Look through the records below and copy each line that includes the word "既知のAPは信頼できるデバイスであり".

* * * * * * * * *

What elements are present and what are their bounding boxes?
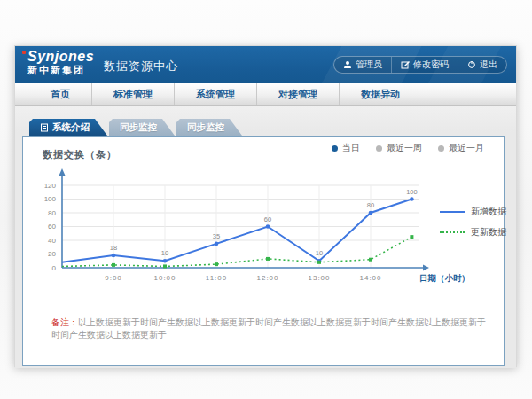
range-filter-1[interactable]: 最近一周 <box>376 142 422 154</box>
nav-item-0[interactable]: 首页 <box>29 83 91 105</box>
user-menu-item-2[interactable]: 退出 <box>458 57 506 73</box>
chart-y-axis-title: 数据交换（条） <box>43 148 117 161</box>
svg-text:20: 20 <box>48 250 56 258</box>
svg-text:80: 80 <box>48 209 56 217</box>
legend-label: 更新数据 <box>471 226 506 239</box>
tab-0[interactable]: 系统介绍 <box>29 119 107 136</box>
chart-panel: 当日最近一周最近一月 数据交换（条） 0204060801001209:0010… <box>22 136 505 366</box>
svg-text:10: 10 <box>316 249 323 257</box>
footnote: 备注：以上数据更新于时间产生数据以上数据更新于时间产生数据以上数据更新于时间产生… <box>51 317 488 341</box>
nav-item-1[interactable]: 标准管理 <box>91 83 174 105</box>
user-menu-label: 修改密码 <box>413 59 449 71</box>
range-filter-label: 最近一月 <box>449 142 484 154</box>
nav-item-4[interactable]: 数据异动 <box>339 83 421 105</box>
svg-text:18: 18 <box>110 244 117 252</box>
radio-icon <box>332 145 338 152</box>
power-icon <box>467 60 476 69</box>
svg-text:10:00: 10:00 <box>153 274 176 282</box>
radio-icon <box>438 145 444 152</box>
chart-svg: 0204060801001209:0010:0011:0012:0013:001… <box>28 163 472 296</box>
series-legend: 新增数据更新数据 <box>440 206 506 239</box>
footnote-text: 以上数据更新于时间产生数据以上数据更新于时间产生数据以上数据更新于时间产生数据以… <box>51 317 486 340</box>
svg-text:14:00: 14:00 <box>359 274 381 282</box>
svg-text:60: 60 <box>48 223 56 231</box>
range-filter-label: 最近一周 <box>387 142 422 154</box>
tab-label: 同步监控 <box>120 121 157 134</box>
svg-text:0: 0 <box>52 264 57 272</box>
main-nav: 首页标准管理系统管理对接管理数据异动 <box>15 83 516 106</box>
tab-label: 同步监控 <box>187 121 224 134</box>
svg-text:35: 35 <box>213 232 220 240</box>
svg-text:80: 80 <box>367 201 374 209</box>
range-filter-0[interactable]: 当日 <box>332 142 360 154</box>
app-header: Synjones 新中新集团 数据资源中心 管理员修改密码退出 <box>15 46 516 83</box>
tab-label: 系统介绍 <box>52 121 90 134</box>
edit-icon <box>401 60 410 69</box>
tab-2[interactable]: 同步监控 <box>176 119 242 136</box>
nav-item-2[interactable]: 系统管理 <box>174 83 256 105</box>
tab-1[interactable]: 同步监控 <box>109 119 175 136</box>
svg-text:10: 10 <box>161 249 168 257</box>
content-area: 系统介绍同步监控同步监控 当日最近一周最近一月 数据交换（条） 02040608… <box>15 106 516 368</box>
user-menu-item-1[interactable]: 修改密码 <box>391 57 458 73</box>
svg-text:9:00: 9:00 <box>105 274 122 282</box>
user-icon <box>343 60 352 69</box>
svg-text:日期（小时）: 日期（小时） <box>419 273 470 284</box>
range-filter-label: 当日 <box>342 142 360 154</box>
nav-item-3[interactable]: 对接管理 <box>256 83 339 105</box>
logo-accent-dot <box>22 51 26 54</box>
line-chart: 0204060801001209:0010:0011:0012:0013:001… <box>28 163 472 296</box>
legend-line-sample <box>440 231 465 233</box>
svg-text:13:00: 13:00 <box>308 274 330 282</box>
svg-text:60: 60 <box>264 215 271 223</box>
legend-item-1[interactable]: 更新数据 <box>440 226 506 239</box>
user-menu-label: 退出 <box>480 59 497 71</box>
legend-line-sample <box>440 211 465 213</box>
app-window: Synjones 新中新集团 数据资源中心 管理员修改密码退出 首页标准管理系统… <box>14 45 517 367</box>
doc-icon <box>40 123 49 132</box>
svg-text:100: 100 <box>406 188 418 196</box>
legend-item-0[interactable]: 新增数据 <box>440 206 506 218</box>
legend-label: 新增数据 <box>471 206 506 218</box>
range-filter-2[interactable]: 最近一月 <box>438 142 484 154</box>
page-title: 数据资源中心 <box>104 59 178 74</box>
radio-icon <box>376 145 382 152</box>
user-menu-label: 管理员 <box>356 59 382 71</box>
brand-logo: Synjones 新中新集团 <box>27 50 94 75</box>
range-filter-group: 当日最近一周最近一月 <box>332 142 484 154</box>
user-menu: 管理员修改密码退出 <box>333 56 507 74</box>
tab-bar: 系统介绍同步监控同步监控 <box>29 119 244 136</box>
svg-text:100: 100 <box>44 195 57 203</box>
svg-text:40: 40 <box>48 237 56 245</box>
svg-text:120: 120 <box>44 182 57 190</box>
logo-text: Synjones <box>27 50 94 65</box>
footnote-label: 备注： <box>51 317 78 327</box>
svg-text:12:00: 12:00 <box>256 274 278 282</box>
logo-subtitle: 新中新集团 <box>27 66 94 76</box>
user-menu-item-0[interactable]: 管理员 <box>334 57 391 73</box>
svg-text:11:00: 11:00 <box>206 274 227 282</box>
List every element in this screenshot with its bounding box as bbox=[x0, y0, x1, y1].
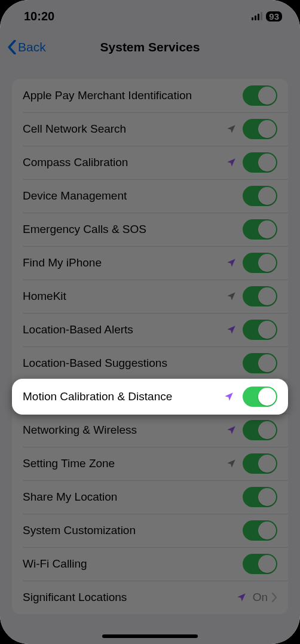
status-time: 10:20 bbox=[24, 10, 54, 23]
row-label: Location-Based Alerts bbox=[23, 323, 226, 336]
location-arrow-icon bbox=[226, 458, 237, 469]
toggle-switch[interactable] bbox=[243, 554, 277, 574]
battery-badge: 93 bbox=[266, 11, 282, 22]
row-label: Apple Pay Merchant Identification bbox=[23, 89, 243, 102]
home-indicator bbox=[102, 634, 198, 638]
row-label: Motion Calibration & Distance bbox=[23, 390, 224, 403]
location-arrow-icon bbox=[236, 592, 247, 603]
list-row: Compass Calibration bbox=[12, 146, 288, 179]
toggle-switch[interactable] bbox=[243, 353, 277, 373]
toggle-switch[interactable] bbox=[243, 487, 277, 507]
toggle-switch[interactable] bbox=[243, 520, 277, 541]
row-label: Setting Time Zone bbox=[23, 457, 226, 470]
chevron-left-icon bbox=[7, 40, 17, 54]
row-label: Networking & Wireless bbox=[23, 424, 226, 437]
list-row: Location-Based Suggestions bbox=[12, 346, 288, 380]
list-row: Setting Time Zone bbox=[12, 447, 288, 480]
status-bar: 10:20 93 bbox=[0, 0, 300, 32]
nav-bar: Back System Services bbox=[0, 32, 300, 62]
row-label: Cell Network Search bbox=[23, 122, 226, 136]
highlighted-row[interactable]: Motion Calibration & Distance bbox=[12, 379, 288, 415]
list-row: HomeKit bbox=[12, 280, 288, 313]
toggle-switch[interactable] bbox=[243, 186, 277, 206]
list-row: Wi-Fi Calling bbox=[12, 547, 288, 581]
toggle-switch[interactable] bbox=[243, 85, 277, 106]
row-value: On bbox=[253, 591, 268, 604]
list-row: System Customization bbox=[12, 514, 288, 547]
location-arrow-icon bbox=[226, 425, 237, 436]
row-label: Compass Calibration bbox=[23, 156, 226, 169]
cellular-signal-icon bbox=[252, 12, 262, 20]
row-label: Wi-Fi Calling bbox=[23, 557, 243, 571]
list-row: Cell Network Search bbox=[12, 112, 288, 146]
toggle-switch[interactable] bbox=[243, 420, 277, 440]
location-arrow-icon bbox=[226, 257, 237, 268]
toggle-switch[interactable] bbox=[243, 152, 277, 173]
row-label: HomeKit bbox=[23, 290, 226, 303]
toggle-switch[interactable] bbox=[243, 286, 277, 306]
row-label: Find My iPhone bbox=[23, 256, 226, 269]
back-label: Back bbox=[18, 40, 46, 54]
row-label: Share My Location bbox=[23, 490, 243, 504]
list-row: Find My iPhone bbox=[12, 246, 288, 280]
back-button[interactable]: Back bbox=[0, 40, 46, 54]
toggle-switch[interactable] bbox=[243, 119, 277, 139]
location-arrow-icon bbox=[226, 291, 237, 302]
device-frame: 10:20 93 Back System Services Apple Pay … bbox=[0, 0, 300, 644]
location-arrow-icon bbox=[224, 391, 234, 402]
toggle-switch[interactable] bbox=[243, 320, 277, 340]
toggle-switch[interactable] bbox=[243, 453, 277, 474]
row-label: Significant Locations bbox=[23, 591, 236, 604]
chevron-right-icon bbox=[271, 593, 277, 602]
row-label: Device Management bbox=[23, 189, 243, 203]
status-right: 93 bbox=[252, 11, 282, 22]
location-arrow-icon bbox=[226, 157, 237, 168]
row-label: System Customization bbox=[23, 524, 243, 537]
toggle-switch[interactable] bbox=[243, 253, 277, 273]
list-row: Share My Location bbox=[12, 480, 288, 514]
list-row[interactable]: Significant Locations On bbox=[12, 581, 288, 614]
row-label: Emergency Calls & SOS bbox=[23, 223, 243, 236]
list-row: Location-Based Alerts bbox=[12, 313, 288, 346]
toggle-switch[interactable] bbox=[243, 219, 277, 240]
list-row: Networking & Wireless bbox=[12, 413, 288, 447]
settings-list: Apple Pay Merchant IdentificationCell Ne… bbox=[12, 79, 288, 614]
row-label: Location-Based Suggestions bbox=[23, 357, 243, 370]
location-arrow-icon bbox=[226, 124, 237, 134]
location-arrow-icon bbox=[226, 324, 237, 335]
list-row: Emergency Calls & SOS bbox=[12, 213, 288, 246]
list-row: Device Management bbox=[12, 179, 288, 213]
toggle-switch[interactable] bbox=[243, 387, 277, 407]
list-row: Apple Pay Merchant Identification bbox=[12, 79, 288, 112]
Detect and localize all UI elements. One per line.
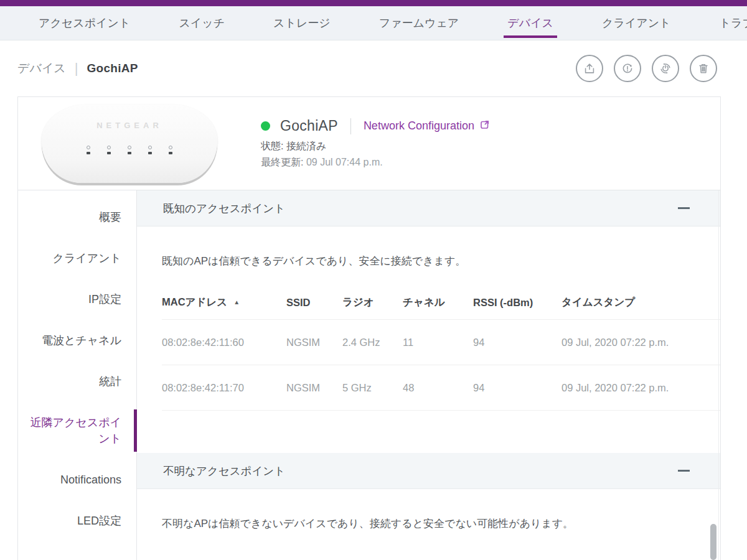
scrollbar-track xyxy=(718,190,719,560)
status-label: 状態: xyxy=(261,141,283,151)
scrollbar-thumb[interactable] xyxy=(710,524,716,560)
export-button[interactable] xyxy=(576,55,603,82)
cell-channel: 11 xyxy=(403,320,473,365)
sidebar-item-statistics[interactable]: 統計 xyxy=(18,373,136,390)
breadcrumb-separator: | xyxy=(75,60,78,77)
cell-channel: 48 xyxy=(403,365,473,411)
device-info-block: GochiAP Network Configuration 状態: 接続済み xyxy=(261,118,491,169)
known-ap-section-title: 既知のアクセスポイント xyxy=(163,201,285,216)
unknown-ap-section-title: 不明なアクセスポイント xyxy=(163,464,285,478)
column-timestamp[interactable]: タイムスタンプ xyxy=(561,287,720,320)
external-link-icon xyxy=(479,119,491,133)
device-section-sidebar: 概要 クライアント IP設定 電波とチャネル 統計 近隣アクセスポイント Not… xyxy=(18,190,137,560)
tab-storage[interactable]: ストレージ xyxy=(273,6,331,40)
updated-value: 09 Jul 07:44 p.m. xyxy=(306,157,383,167)
refresh-alert-icon xyxy=(621,62,634,75)
device-summary-header: NETGEAR GochiAP Network Configuration xyxy=(18,97,720,190)
updated-label: 最終更新: xyxy=(261,157,303,167)
device-led-row xyxy=(42,146,217,154)
known-ap-section-header: 既知のアクセスポイント xyxy=(137,190,720,226)
cell-mac: 08:02:8e:42:11:60 xyxy=(162,320,286,365)
reboot-icon xyxy=(659,62,672,75)
sidebar-item-ip-settings[interactable]: IP設定 xyxy=(18,291,136,307)
tab-devices[interactable]: デバイス xyxy=(507,6,553,40)
sidebar-item-notifications[interactable]: Notifications xyxy=(18,472,136,488)
device-detail-card: NETGEAR GochiAP Network Configuration xyxy=(17,96,721,560)
tab-access-points[interactable]: アクセスポイント xyxy=(39,6,130,40)
lan-led-icon xyxy=(107,146,111,154)
column-ssid[interactable]: SSID xyxy=(216,549,481,560)
unknown-ap-section-header: 不明なアクセスポイント xyxy=(137,453,720,489)
refresh-firmware-button[interactable] xyxy=(614,55,641,82)
title-divider xyxy=(350,118,351,134)
access-point-image: NETGEAR xyxy=(42,105,217,183)
known-ap-table: MACアドレス▲ SSID ラジオ チャネル RSSI (-dBm) タイムスタ… xyxy=(162,287,720,411)
online-status-dot xyxy=(261,121,270,131)
cell-ssid: NGSIM xyxy=(286,320,342,365)
main-navigation: アクセスポイント スイッチ ストレージ ファームウェア デバイス クライアント … xyxy=(0,6,747,40)
network-configuration-label: Network Configuration xyxy=(364,119,474,133)
wifi-24ghz-led-icon xyxy=(148,146,153,154)
neighboring-ap-content: 既知のアクセスポイント 既知のAPは信頼できるデバイスであり、安全に接続できます… xyxy=(137,190,720,560)
power-led-icon xyxy=(87,146,91,154)
cell-rssi: 94 xyxy=(473,365,561,411)
unknown-ap-description: 不明なAPは信頼できないデバイスであり、接続すると安全でない可能性があります。 xyxy=(137,489,720,531)
device-brand-text: NETGEAR xyxy=(42,121,217,130)
column-rssi[interactable]: RSSI (-dBm) xyxy=(596,549,670,560)
device-action-toolbar xyxy=(576,55,717,82)
unknown-ap-table: MACアドレス▲ SSID ラジオ チャネル RSSI (-dBm) タイムスタ… xyxy=(162,549,720,560)
known-ap-description: 既知のAPは信頼できるデバイスであり、安全に接続できます。 xyxy=(137,226,720,268)
sidebar-item-clients[interactable]: クライアント xyxy=(18,250,136,266)
status-value: 接続済み xyxy=(286,141,326,151)
table-row: 08:02:8e:42:11:70 NGSIM 5 GHz 48 94 09 J… xyxy=(162,365,720,411)
sidebar-item-radio-channel[interactable]: 電波とチャネル xyxy=(18,332,136,348)
column-radio[interactable]: ラジオ xyxy=(342,287,403,320)
sidebar-item-neighboring-aps[interactable]: 近隣アクセスポイント xyxy=(18,414,136,447)
column-mac-address[interactable]: MACアドレス▲ xyxy=(162,549,216,560)
cell-mac: 08:02:8e:42:11:70 xyxy=(162,365,286,411)
tab-switches[interactable]: スイッチ xyxy=(179,6,225,40)
cell-radio: 2.4 GHz xyxy=(342,320,403,365)
column-channel[interactable]: チャネル xyxy=(529,549,596,560)
cell-ssid: NGSIM xyxy=(286,365,342,411)
device-updated-line: 最終更新: 09 Jul 07:44 p.m. xyxy=(261,156,491,169)
network-configuration-link[interactable]: Network Configuration xyxy=(364,119,491,133)
breadcrumb-current-device: GochiAP xyxy=(87,62,138,75)
sidebar-item-led-settings[interactable]: LED設定 xyxy=(18,513,136,529)
cell-timestamp: 09 Jul, 2020 07:22 p.m. xyxy=(561,365,720,411)
cell-timestamp: 09 Jul, 2020 07:22 p.m. xyxy=(561,320,720,365)
reboot-button[interactable] xyxy=(652,55,679,82)
tab-clients[interactable]: クライアント xyxy=(602,6,671,40)
wifi-5ghz-led-icon xyxy=(169,146,173,154)
column-rssi[interactable]: RSSI (-dBm) xyxy=(473,287,561,320)
column-ssid[interactable]: SSID xyxy=(286,287,342,320)
sort-asc-icon: ▲ xyxy=(233,299,240,306)
column-radio[interactable]: ラジオ xyxy=(481,549,529,560)
column-label: MACアドレス xyxy=(162,296,227,307)
device-status-line: 状態: 接続済み xyxy=(261,140,491,153)
breadcrumb-toolbar-row: デバイス | GochiAP xyxy=(0,40,747,96)
column-mac-address[interactable]: MACアドレス▲ xyxy=(162,287,286,320)
export-icon xyxy=(583,62,596,75)
brand-top-bar xyxy=(0,0,747,6)
breadcrumb: デバイス | GochiAP xyxy=(17,60,138,77)
table-row: 08:02:8e:42:11:60 NGSIM 2.4 GHz 11 94 09… xyxy=(162,320,720,365)
column-channel[interactable]: チャネル xyxy=(403,287,473,320)
device-name: GochiAP xyxy=(280,118,338,134)
known-ap-header-row: MACアドレス▲ SSID ラジオ チャネル RSSI (-dBm) タイムスタ… xyxy=(162,287,720,320)
delete-button[interactable] xyxy=(690,55,717,82)
sidebar-item-summary[interactable]: 概要 xyxy=(18,209,136,225)
tab-troubleshooting[interactable]: トラブルシュ xyxy=(720,6,747,40)
unknown-ap-header-row: MACアドレス▲ SSID ラジオ チャネル RSSI (-dBm) タイムスタ… xyxy=(162,549,720,560)
breadcrumb-devices-link[interactable]: デバイス xyxy=(17,60,66,77)
tab-firmware[interactable]: ファームウェア xyxy=(379,6,459,40)
unknown-ap-collapse-button[interactable] xyxy=(673,460,694,482)
known-ap-collapse-button[interactable] xyxy=(673,198,694,219)
cell-radio: 5 GHz xyxy=(342,365,403,411)
wan-led-icon xyxy=(128,146,132,154)
delete-icon xyxy=(697,62,710,75)
minus-icon xyxy=(678,207,690,209)
minus-icon xyxy=(678,470,690,472)
cell-rssi: 94 xyxy=(473,320,561,365)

* * * * * * * * *

=== Written response ===
neighboring-ap-content: 既知のアクセスポイント 既知のAPは信頼できるデバイスであり、安全に接続できます… xyxy=(137,190,720,560)
known-ap-description: 既知のAPは信頼できるデバイスであり、安全に接続できます。 xyxy=(137,226,720,268)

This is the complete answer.